### TASK TO CARRY OUT
Could you output the listing that follows exactly, without its images?

### ENTRIES SUPPLIED
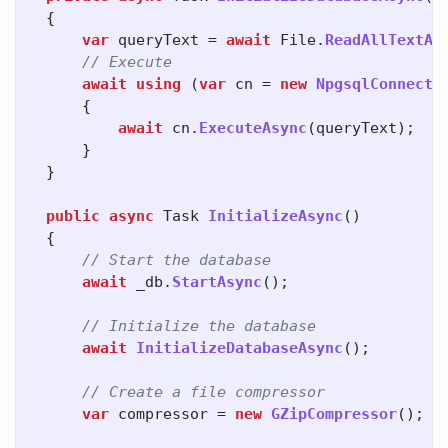
{
var
queryText
=
await
File
.
ReadAllTextAs
// Execute
await
using
(
var
cn
=
new
NpgsqlConnecti
{
await
cn
.
ExecuteAsync
(
queryText
);
}
}
public
async
Task
InitializeAsync
()
{
// Start the database
await
_db
.
StartAsync
();
// Initialize the database
await
InitializeDatabaseAsync
();
// Create a file compressor
var
compressor
=
new
GZipCompressor
();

### SOLUTION TO THIS PROBLEM
{
var
queryText
=
await
File
.
ReadAllTextAs
// Execute
await
using
(
var
cn
=
new
NpgsqlConnecti
{
await
cn
.
ExecuteAsync
(
queryText
);
}
}
public
async
Task
InitializeAsync
()
{
// Start the database
await
_db
.
StartAsync
();
// Initialize the database
await
InitializeDatabaseAsync
();
// Create a file compressor
var
compressor
=
new
GZipCompressor
();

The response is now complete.